Emerging Market Fixed Income: Focusing on Flows

2013 was not a good year for performance in emerging markets (EM), emerging market fixed income or fixed income in general, outside of U.S. high yield. Interest rates rose, EM currencies generally weakened against the U.S. dollar, and investors were more upbeat about prospects in the developed world than those in the emerging world.

While we will provide a more in-depth analysis of specific emerging markets in an upcoming blog post, we thought it might be useful to put 2013 in context of money flows to potentially understand where the market is positioned at the beginning of 2014. Simply put, when there are more sellers than buyers, prices tend to fall. At the most basic level, flows can be a driver of asset prices.

According to J.P. Morgan, in 2013 flows into emerging market fixed income occurred at the slowest pace since the global financial crisis.
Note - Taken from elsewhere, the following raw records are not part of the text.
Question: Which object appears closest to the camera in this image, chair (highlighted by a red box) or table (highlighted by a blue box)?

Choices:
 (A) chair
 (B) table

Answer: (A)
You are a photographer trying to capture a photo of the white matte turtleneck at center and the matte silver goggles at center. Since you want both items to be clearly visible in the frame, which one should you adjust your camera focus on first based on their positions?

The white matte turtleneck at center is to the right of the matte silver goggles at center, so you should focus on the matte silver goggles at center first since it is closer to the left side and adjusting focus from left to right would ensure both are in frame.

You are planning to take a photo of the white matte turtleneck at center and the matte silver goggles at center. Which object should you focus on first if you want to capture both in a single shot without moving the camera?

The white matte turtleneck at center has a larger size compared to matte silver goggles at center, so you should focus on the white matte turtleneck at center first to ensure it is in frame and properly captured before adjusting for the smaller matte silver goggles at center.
All told, only $9.7 billion flowed into dedicated emerging market fixed income strategies last year, well below the $40 billion historical average run rate1. On the WisdomTree front, the Asia Local Debt Fund (ALD), Emerging Markets Local Debt Fund (ELD) and the Emerging Markets Corporate Bond Fund (EMCB) had net inflows of only $84 million2.
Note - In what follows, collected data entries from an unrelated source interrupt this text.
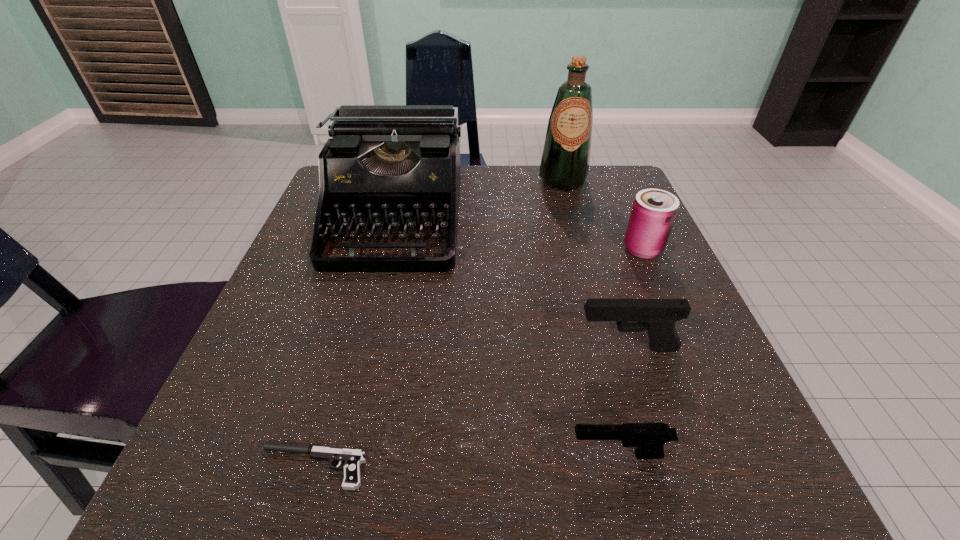 You are a GUI agent. You are given a task and a screenshot of the screen. Output one action in this format:
    pyautogui.click(x=<x>, y=<y>)
    Task: Click on the vacant space situated on the back of the can
    The width and height of the screenshot is (960, 540).
    Given the screenshot: What is the action you would take?
    pyautogui.click(x=627, y=213)

I want to click on blank space located 0.160m on the front-facing side of the tallest pistol, so click(474, 348).

Identify the location of vacant region located 0.190m on the front-facing side of the tallest pistol. Image resolution: width=960 pixels, height=540 pixels. (455, 348).

You are a GUI agent. You are given a task and a screenshot of the screen. Output one action in this format:
    pyautogui.click(x=<x>, y=<y>)
    Task: Click on the vacant space located 0.260m on the front-facing side of the tallest pistol
    Image resolution: width=960 pixels, height=540 pixels.
    Given the screenshot: What is the action you would take?
    pyautogui.click(x=411, y=348)

Where is `vacant space located on the front-facing side of the fifth tallest object`? This screenshot has width=960, height=540. vacant space located on the front-facing side of the fifth tallest object is located at coordinates (475, 455).

The height and width of the screenshot is (540, 960). Find the location of `free space located 0.140m on the front-facing side of the fifth tallest object`. free space located 0.140m on the front-facing side of the fifth tallest object is located at coordinates (460, 455).

In order to click on free space located 0.240m on the front-facing side of the fifth tallest object in this screenshot , I will do point(382,455).

The height and width of the screenshot is (540, 960). I want to click on blank space located 0.050m on the front-facing side of the shortest pistol, so click(x=219, y=467).

The image size is (960, 540). Identify the location of olive oil positioned at the far edge. (564, 166).

The height and width of the screenshot is (540, 960). I want to click on typewriter that is at the far edge, so click(389, 167). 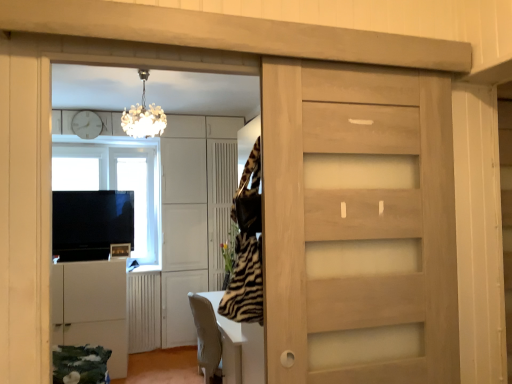 Question: Is matte white cabinet at left further to camera compared to transparent glass window at upper left?

Choices:
 (A) no
 (B) yes

Answer: (A)

Question: Is matte white cabinet at left oriented away from transparent glass window at upper left?

Choices:
 (A) yes
 (B) no

Answer: (B)

Question: Can you confirm if matte white cabinet at left is shorter than transparent glass window at upper left?

Choices:
 (A) yes
 (B) no

Answer: (A)

Question: Is matte white cabinet at left bigger than transparent glass window at upper left?

Choices:
 (A) yes
 (B) no

Answer: (B)

Question: Is matte white cabinet at left to the right of transparent glass window at upper left from the viewer's perspective?

Choices:
 (A) no
 (B) yes

Answer: (B)

Question: Is transparent glass window at upper left in front of or behind metallic silver toaster at lower left, marked as the first appliance in a bottom-to-top arrangement, in the image?

Choices:
 (A) behind
 (B) front

Answer: (A)

Question: Is transparent glass window at upper left bigger or smaller than metallic silver toaster at lower left, marked as the 2th appliance in a top-to-bottom arrangement?

Choices:
 (A) big
 (B) small

Answer: (A)

Question: From their relative heights in the image, would you say transparent glass window at upper left is taller or shorter than metallic silver toaster at lower left, marked as the 2th appliance in a top-to-bottom arrangement?

Choices:
 (A) tall
 (B) short

Answer: (A)

Question: Is point (152, 150) closer or farther from the camera than point (112, 254)?

Choices:
 (A) closer
 (B) farther

Answer: (B)

Question: Is white wooden clock at upper center to the left or to the right of metallic silver toaster at lower left, marked as the 2th appliance in a top-to-bottom arrangement, in the image?

Choices:
 (A) right
 (B) left

Answer: (B)

Question: In terms of width, does white wooden clock at upper center look wider or thinner when compared to metallic silver toaster at lower left, marked as the 2th appliance in a top-to-bottom arrangement?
However, some interesting and noteworthy trends emerged in 2013 for the asset class. The wide-scale redemptions of emerging market debt generally occurred from retail investors ($9 billion in outflows), whereas many institutional clients took advantage of the increase in relative yields to reduce structural underweights to EM debt. All told, institutional accounts accumulated an estimated $20 billion of emerging market debt in 20133.

In spite of the disappointing 2013 performance, there were a few additional bright spots that emerged from the emerging markets. Emerging market corporations came to market last year with a new record annual issuance of $359 billion4. Again, it was predominantly institutional investors that were taking down this record supply.